● **Problem requirements**
Without including the images, transcribe each record precisely as it appears below.

[Transcribed page contents]
>>>

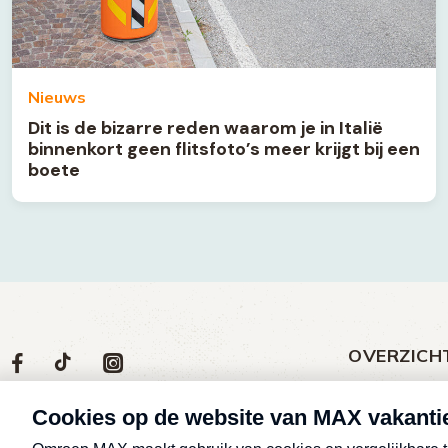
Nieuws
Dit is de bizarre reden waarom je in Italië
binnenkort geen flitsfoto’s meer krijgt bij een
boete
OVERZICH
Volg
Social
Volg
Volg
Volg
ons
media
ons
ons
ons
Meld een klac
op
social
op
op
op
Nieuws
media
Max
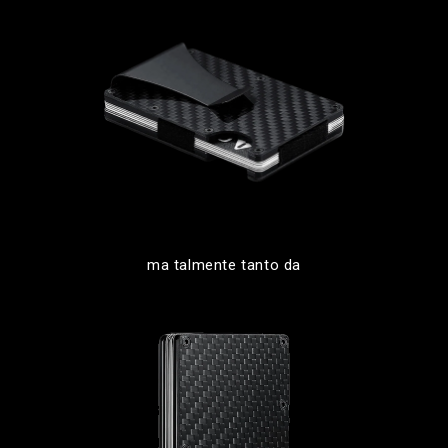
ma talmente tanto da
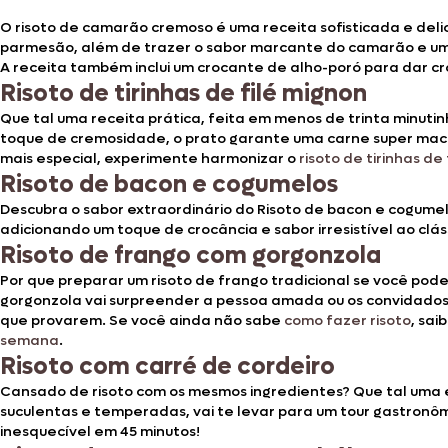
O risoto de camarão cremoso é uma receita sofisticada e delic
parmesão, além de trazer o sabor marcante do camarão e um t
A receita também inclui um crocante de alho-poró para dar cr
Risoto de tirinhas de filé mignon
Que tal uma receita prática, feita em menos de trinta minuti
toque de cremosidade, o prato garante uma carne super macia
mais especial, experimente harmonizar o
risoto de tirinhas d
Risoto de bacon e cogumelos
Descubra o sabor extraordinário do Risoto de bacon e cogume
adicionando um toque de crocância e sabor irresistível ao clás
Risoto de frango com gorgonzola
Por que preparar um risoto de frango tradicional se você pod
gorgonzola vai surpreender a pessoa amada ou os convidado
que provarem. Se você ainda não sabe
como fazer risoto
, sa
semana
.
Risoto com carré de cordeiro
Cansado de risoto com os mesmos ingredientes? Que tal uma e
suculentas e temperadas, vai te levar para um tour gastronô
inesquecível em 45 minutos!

<<<

● **Solution to this exercise**
Nieuws
Dit is de bizarre reden waarom je in Italië
binnenkort geen flitsfoto’s meer krijgt bij een
boete
OVERZICH
Volg
Social
Volg
Volg
Volg
ons
media
ons
ons
ons
Meld een klac
op
social
op
op
op
Nieuws
media
Max
ma talmente tanto da
O risoto de camarão cremoso é uma receita sofisticada e delic
parmesão, além de trazer o sabor marcante do camarão e um t
A receita também inclui um crocante de alho-poró para dar cr
Risoto de tirinhas de filé mignon
Que tal uma receita prática, feita em menos de trinta minuti
toque de cremosidade, o prato garante uma carne super macia
mais especial, experimente harmonizar o
risoto de tirinhas d
Risoto de bacon e cogumelos
Descubra o sabor extraordinário do Risoto de bacon e cogume
adicionando um toque de crocância e sabor irresistível ao clás
Risoto de frango com gorgonzola
Por que preparar um risoto de frango tradicional se você pod
gorgonzola vai surpreender a pessoa amada ou os convidado
que provarem. Se você ainda não sabe
como fazer risoto
, sa
semana
.
Risoto com carré de cordeiro
Cansado de risoto com os mesmos ingredientes? Que tal uma e
suculentas e temperadas, vai te levar para um tour gastronô
inesquecível em 45 minutos!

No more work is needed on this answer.